**What is being asked**
Down to the last line, write out the entries below exactly and omit all pictures.

**Exercise material**
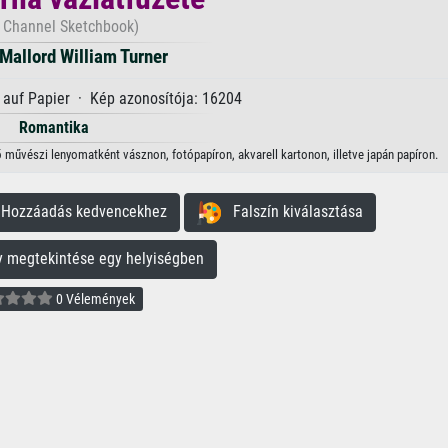
 Channel Sketchbook)
Mallord William Turner
auf Papier · Kép azonosítója: 16204
Romantika
ő művészi lenyomatként vásznon, fotópapíron, akvarell kartonon, illetve japán papíron.
ozzáadás kedvencekhez
Falszín kiválasztása
megtekintése egy helyiségben
0 Vélemények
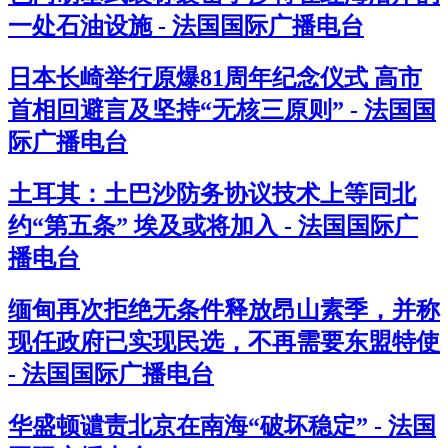
一处石油设施 - 法国国际广播电台
日本长崎举行原爆81周年纪念仪式 高市
首相回避言及坚持“无核三原则” - 法国国
际广播电台
土耳其：土巴沙防务协议技术上等同北
约“第五条” 埃及或将加入 - 法国国际广
播电台
缅甸再次拒绝无条件释放昂山素季，并称
现任政府已实现民选，不再需要东盟特使
- 法国国际广播电台
华盛顿谴责北京在南海“破坏稳定” - 法国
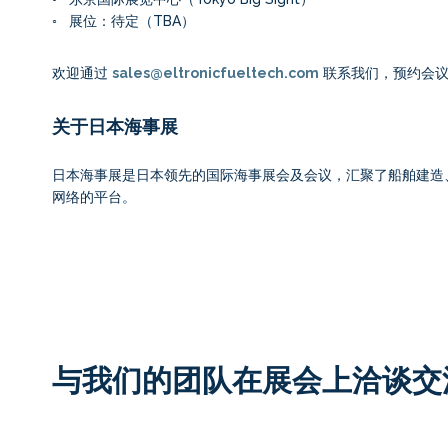
◦ 展位：待定（TBA）
欢迎通过
sales@eltronicfueltech.com
联系我们，预约会议
关于日本海事展
日本海事展是日本领先的国际海事展会及会议，汇聚了船舶建造
网络的平台。
与我们的团队在展会上洽谈交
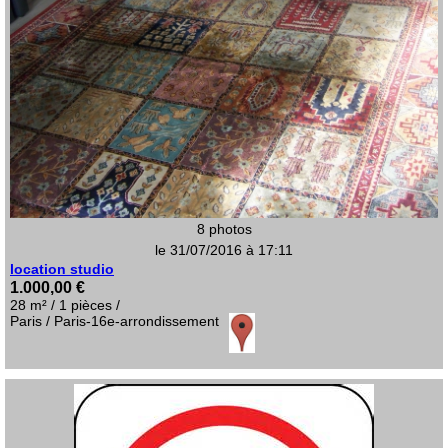
8 photos
le 31/07/2016 à 17:11
location studio
1.000,00 €
28 m² / 1 pièces /
Paris / Paris-16e-arrondissement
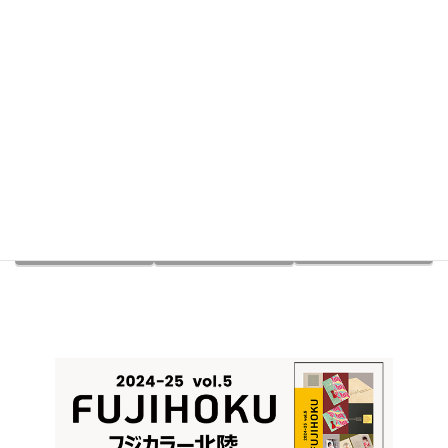
最終更新日時
2025年12月25日
フジカラー北陸 展示会のご
案内
１２３４５６７
Facebook
X
Bluesky
Hatena
LINE
Copy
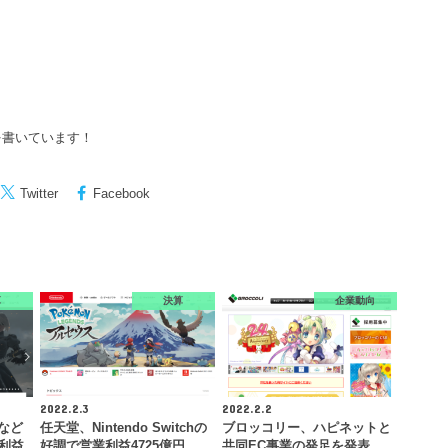
を書いています！
Twitter
Facebook
算
決算
企業動向
2022.2.3
2022.2.2
』など
任天堂、Nintendo Switchの
ブロッコリー、ハピネットと
業利益
好調で営業利益4725億円
共同EC事業の発足を発表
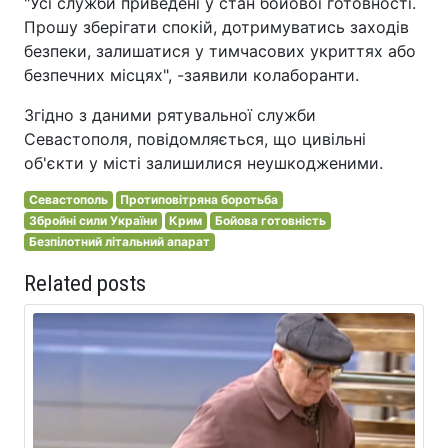
"Усі служби приведені у стан бойової готовності.
Прошу зберігати спокій, дотримуватись заходів
безпеки, залишатися у тимчасових укриттях або
безпечних місцях", -заявили колаборанти.
Згідно з даними рятувальної служби
Севастополя, повідомляється, що цивільні
об'єкти у місті залишилися неушкодженими.
Севастополь
Протиповітряна боротьба
Збройні сили України
Крим
Бойова готовність
Безпілотний літальний апарат
Related posts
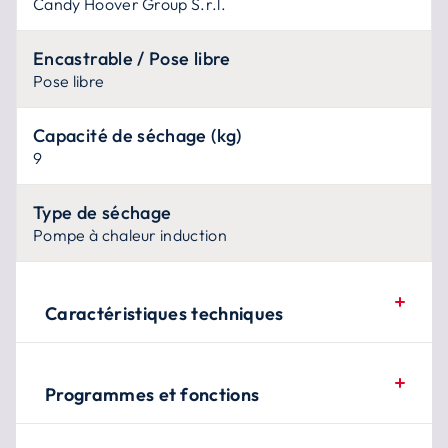
Candy Hoover Group S.r.l.
Encastrable / Pose libre
Pose libre
Capacité de séchage (kg)
9
Type de séchage
Pompe à chaleur induction
Caractéristiques techniques
Programmes et fonctions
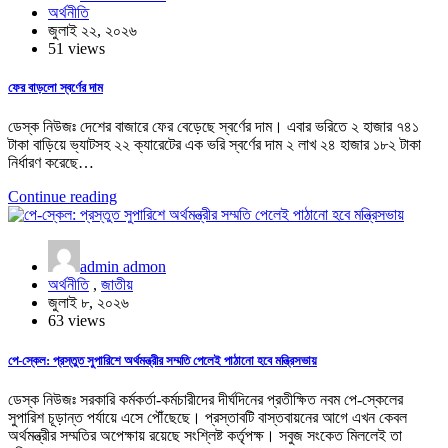
অর্থনীতি
জুলাই ২২, ২০২৬
51 views
ফের বাড়লো স্বর্ণের দাম
ডেস্ক নিউজঃ দেশের বাজারে ফের বেড়েছে স্বর্ণের দাম। এবার ভরিতে ২ হাজার ৭৪১
টাকা বাড়িয়ে ভ্যাটসহ ২২ ক্যারেটের এক ভরি স্বর্ণের দাম ২ লাখ ২৪ হাজার ১৮২ টাকা
নির্ধারণ করেছে…
Continue reading
admin admon
অর্থনীতি
,
জাতীয়
জুলাই ৮, ২০২৬
63 views
পে-স্কেল: প্রস্তুত সুপারিশে অর্থমন্ত্রীর সম্মতি পেলেই পাঠানো হবে মন্ত্রিসভায়
ডেস্ক নিউজঃ সরকারি কর্মকর্তা-কর্মচারীদের দীর্ঘদিনের প্রতীক্ষিত নবম পে-স্কেলের
সুপারিশ চূড়ান্ত পর্যায়ে এসে পৌঁছেছে। প্রস্তাবটি বাস্তবায়নের আগে এখন কেবল
অর্থমন্ত্রীর সম্মতির অপেক্ষায় রয়েছে সংশ্লিষ্ট কর্তৃপক্ষ। সবুজ সংকেত মিললেই তা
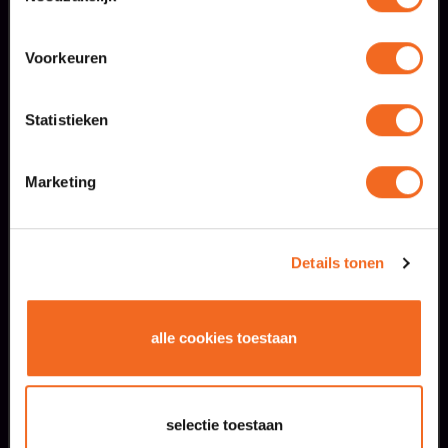
Voorkeuren
inschrijven nieuwsbrief
Statistieken
Marketing
Details tonen
alle cookies toestaan
brochure aanvragen
selectie toestaan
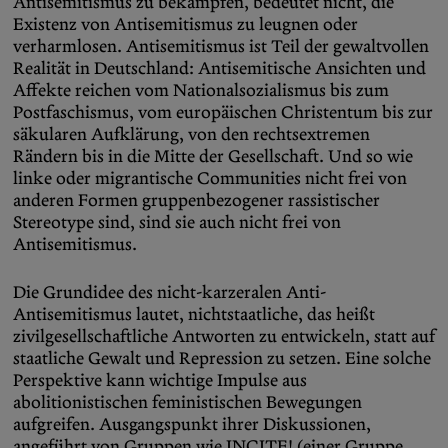
Antisemitismus zu bekämpfen, bedeutet nicht, die
Existenz von Antisemitismus zu leugnen oder
verharmlosen. Antisemitismus ist Teil der gewaltvollen
Realität in Deutschland: Antisemitische Ansichten und
Affekte reichen vom Nationalsozialismus bis zum
Postfaschismus, vom europäischen Christentum bis zur
säkularen Aufklärung, von den rechtsextremen
Rändern bis in die Mitte der Gesellschaft. Und so wie
linke oder migrantische Communities nicht frei von
anderen Formen gruppenbezogener rassistischer
Stereotype sind, sind sie auch nicht frei von
Antisemitismus.
Die Grundidee des nicht-karzeralen Anti-
Antisemitismus lautet, nichtstaatliche, das heißt
zivilgesellschaftliche Antworten zu entwickeln, statt auf
staatliche Gewalt und Repression zu setzen. Eine solche
Perspektive kann wichtige Impulse aus
abolitionistischen feministischen Bewegungen
aufgreifen. Ausgangspunkt ihrer Diskussionen,
angeführt von Gruppen wie INCITE! (einer Gruppe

**Response below**
 Channel Sketchbook)
Mallord William Turner
auf Papier · Kép azonosítója: 16204
Romantika
ő művészi lenyomatként vásznon, fotópapíron, akvarell kartonon, illetve japán papíron.
ozzáadás kedvencekhez
Falszín kiválasztása
megtekintése egy helyiségben
0 Vélemények
一处石油设施 - 法国国际广播电台
日本长崎举行原爆81周年纪念仪式 高市
首相回避言及坚持“无核三原则” - 法国国
际广播电台
土耳其：土巴沙防务协议技术上等同北
约“第五条” 埃及或将加入 - 法国国际广
播电台
缅甸再次拒绝无条件释放昂山素季，并称
现任政府已实现民选，不再需要东盟特使
- 法国国际广播电台
华盛顿谴责北京在南海“破坏稳定” - 法国
◦ 展位：待定（TBA）
欢迎通过
sales@eltronicfueltech.com
联系我们，预约会议
关于日本海事展
日本海事展是日本领先的国际海事展会及会议，汇聚了船舶建造
网络的平台。
与我们的团队在展会上洽谈交
8 photos
le 31/07/2016 à 17:11
location studio
1.000,00 €
28 m² / 1 pièces /
Paris / Paris-16e-arrondissement
最終更新日時
2025年12月25日
フジカラー北陸 展示会のご
案内
１２３４５６７
Facebook
X
Bluesky
Hatena
LINE
Copy
を書いています！
Twitter
Facebook
算
決算
企業動向
2022.2.3
2022.2.2
』など
任天堂、Nintendo Switchの
ブロッコリー、ハピネットと
業利益
好調で営業利益4725億円
共同EC事業の発足を発表
"Усі служби приведені у стан бойової готовності.
Прошу зберігати спокій, дотримуватись заходів
безпеки, залишатися у тимчасових укриттях або
безпечних місцях", -заявили колаборанти.
Згідно з даними рятувальної служби
Севастополя, повідомляється, що цивільні
об'єкти у місті залишилися неушкодженими.
Севастополь
Протиповітряна боротьба
Збройні сили України
Крим
Бойова готовність
Безпілотний літальний апарат
Related posts
Candy Hoover Group S.r.l.
Encastrable / Pose libre
Pose libre
Capacité de séchage (kg)
9
Type de séchage
Pompe à chaleur induction
Caractéristiques techniques
Programmes et fonctions
অর্থনীতি
জুলাই ২২, ২০২৬
51 views
ফের বাড়লো স্বর্ণের দাম
ডেস্ক নিউজঃ দেশের বাজারে ফের বেড়েছে স্বর্ণের দাম। এবার ভরিতে ২ হাজার ৭৪১
টাকা বাড়িয়ে ভ্যাটসহ ২২ ক্যারেটের এক ভরি স্বর্ণের দাম ২ লাখ ২৪ হাজার ১৮২ টাকা
নির্ধারণ করেছে…
Continue reading
admin admon
অর্থনীতি
,
জাতীয়
জুলাই ৮, ২০২৬
63 views
পে-স্কেল: প্রস্তুত সুপারিশে অর্থমন্ত্রীর সম্মতি পেলেই পাঠানো হবে মন্ত্রিসভায়
ডেস্ক নিউজঃ সরকারি কর্মকর্তা-কর্মচারীদের দীর্ঘদিনের প্রতীক্ষিত নবম পে-স্কেলের
সুপারিশ চূড়ান্ত পর্যায়ে এসে পৌঁছেছে। প্রস্তাবটি বাস্তবায়নের আগে এখন কেবল
অর্থমন্ত্রীর সম্মতির অপেক্ষায় রয়েছে সংশ্লিষ্ট কর্তৃপক্ষ। সবুজ সংকেত মিললেই তা
Voorkeuren
inschrijven nieuwsbrief
Statistieken
Marketing
Details tonen
alle cookies toestaan
brochure aanvragen
selectie toestaan
Antisemitismus zu bekämpfen, bedeutet nicht, die
Existenz von Antisemitismus zu leugnen oder
verharmlosen. Antisemitismus ist Teil der gewaltvollen
Realität in Deutschland: Antisemitische Ansichten und
Affekte reichen vom Nationalsozialismus bis zum
Postfaschismus, vom europäischen Christentum bis zur
säkularen Aufklärung, von den rechtsextremen
Rändern bis in die Mitte der Gesellschaft. Und so wie
linke oder migrantische Communities nicht frei von
anderen Formen gruppenbezogener rassistischer
Stereotype sind, sind sie auch nicht frei von
Antisemitismus.
Die Grundidee des nicht-karzeralen Anti-
Antisemitismus lautet, nichtstaatliche, das heißt
zivilgesellschaftliche Antworten zu entwickeln, statt auf
staatliche Gewalt und Repression zu setzen. Eine solche
Perspektive kann wichtige Impulse aus
abolitionistischen feministischen Bewegungen
aufgreifen. Ausgangspunkt ihrer Diskussionen,
angeführt von Gruppen wie INCITE! (einer Gruppe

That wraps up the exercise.